День не задался целую вечность назад, тогда, когда гордый лев, рыкнув напоследок, исписал ровными буквами мятый листок бумаги и, хлопнув дверью, ушел в другое измерение, в пространство, которое не включало в себя ни Дани, ни его мамы, ни их общей бабушки, ни даже Бо-а. Лев махнул рыжей гривой и забрал с собой все краски, забрал слова динозавров и радость мамы. Он ушел, оставив один единственный след – записку. Мятый клочок бумаги с ровным забором букв. Тот клочок, который мама отдала волшебному ящику под раковиной. Тот клочок, который Дане выдал пакет с картофельными очистками и мокрыми чайными мешочками. Тот клочок, который сейчас разглядывала стая щенков, столпившись в углу комнаты.
– Что у вас здесь происходит? – добрый голос воспитательницы оплел всех волшебным облаком, заставляя щенков разбежаться, делая вид, что ничего интересного не случилось.

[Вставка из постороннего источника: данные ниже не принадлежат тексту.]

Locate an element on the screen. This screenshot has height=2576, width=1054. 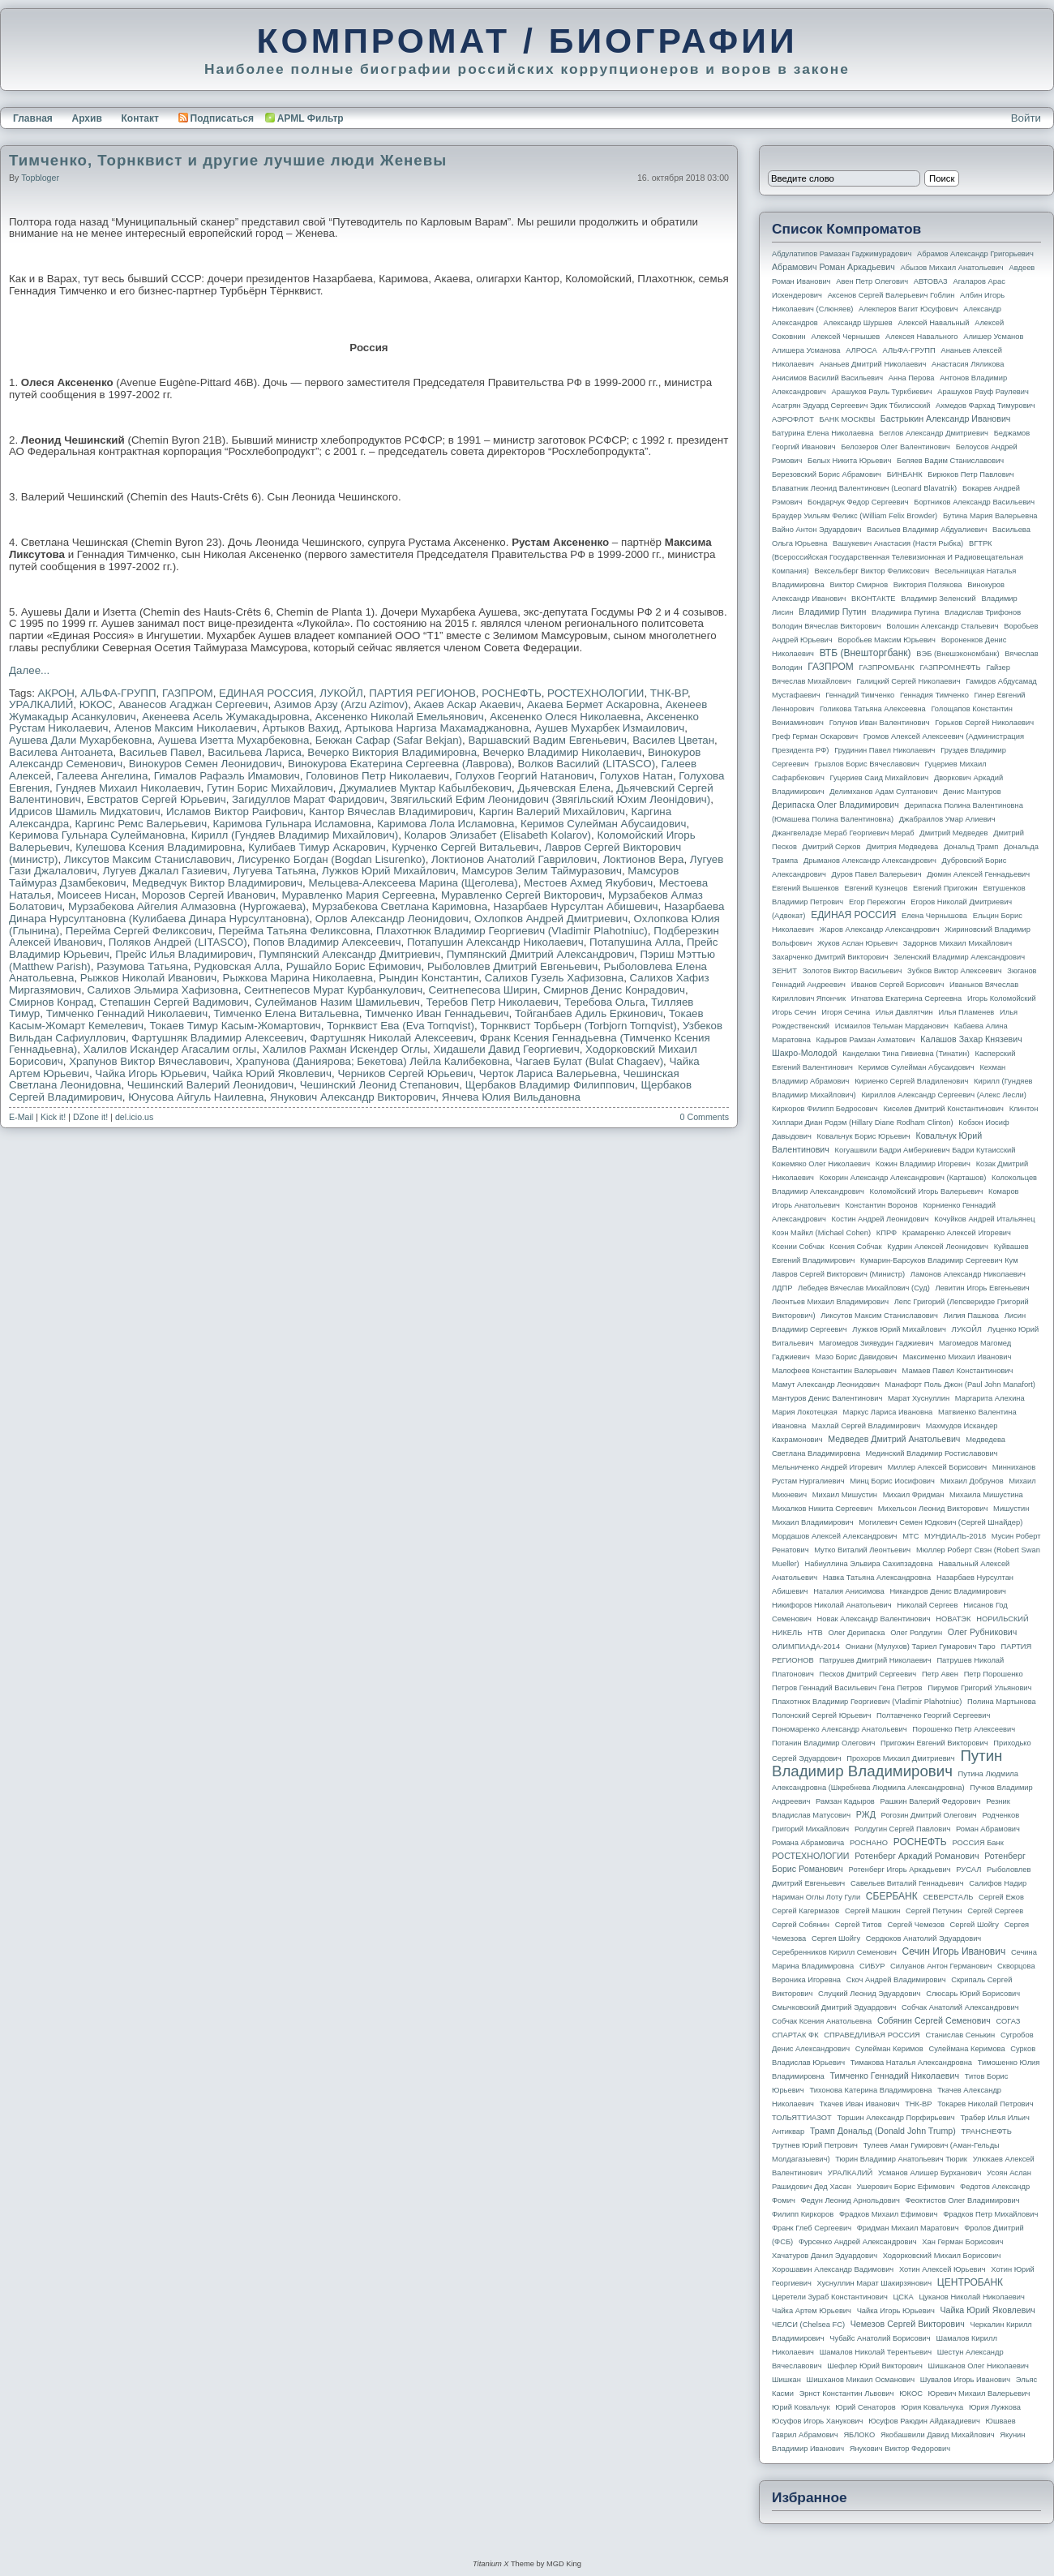
Кокорин Александр Александрович (Карташов) is located at coordinates (903, 1178).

Мягко переставляя пухленькие ножки, выглядывающие из-под длинной черной юбки, воспитательница короткими шажочками дошла до желтоволосой девочки, которая тут же перестала скалить пасть и брызгать слюной, претворяясь самой обычной девочкой лет шести. Потряхивая желтыми кудрями, выпущенными из красных бантов, девочка широко улыбалась воспитательнице, строя невинные глазки, которые вмиг стали голубыми и такими по-детски прекрасными. И никто, никто бы во всем мире не смог сказать, что лишь пару мгновений назад эта девочка была злым щенком, предводительницей стаи, опасной альфой.
Никто, кроме Дани.
Даня хотел бы рассказать воспитательнице, такой теплой и пахнущей молоком, обнимающей всех без исключений своими большими черными крыльями, прижимающей к своей белой груди, в которой успокоительно стучало нежное сердце. Даня хотел кричать, что девочка обманывает, что она самый настоящий оборотень, злой щенок, который может навредить доброй воспитательнице.

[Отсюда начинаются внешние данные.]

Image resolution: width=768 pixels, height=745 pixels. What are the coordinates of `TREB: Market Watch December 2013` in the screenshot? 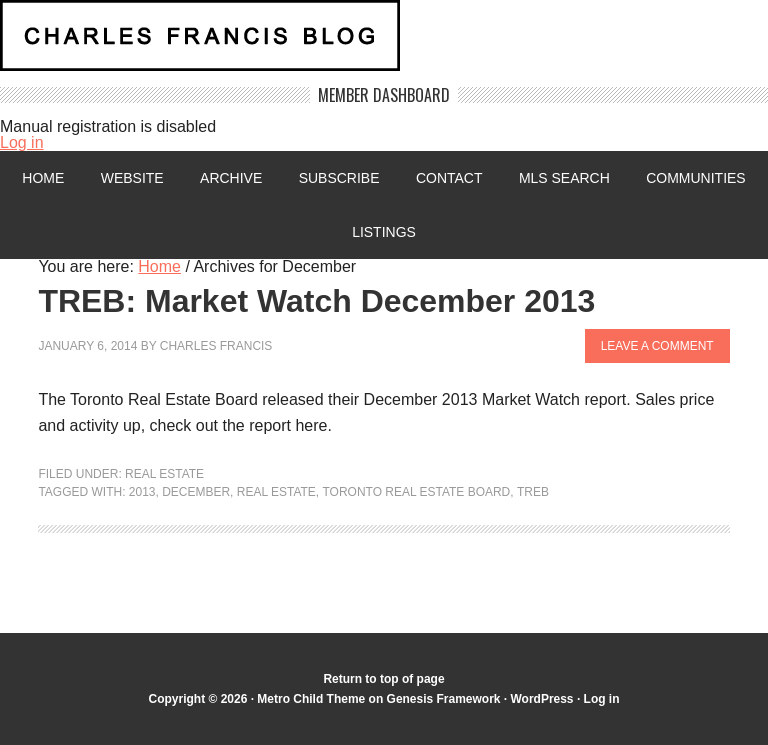 It's located at (316, 301).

Он хотел бы, но не мог. Он лишь вздрогнул, когда воспитательница подошла слишком близко к девочке-щенку. Он лишь зажмурился, впиваясь пальцами в деревянное сидение стула, на котором застывал пять раз в неделю, чтобы не видеть, как щенок нападает на воспитательницу, как кусает и раздирает в клочья, как от тепла этой женщины не остается ничего, а в воздухе под дикий вой стаи кружат черно-белые перья.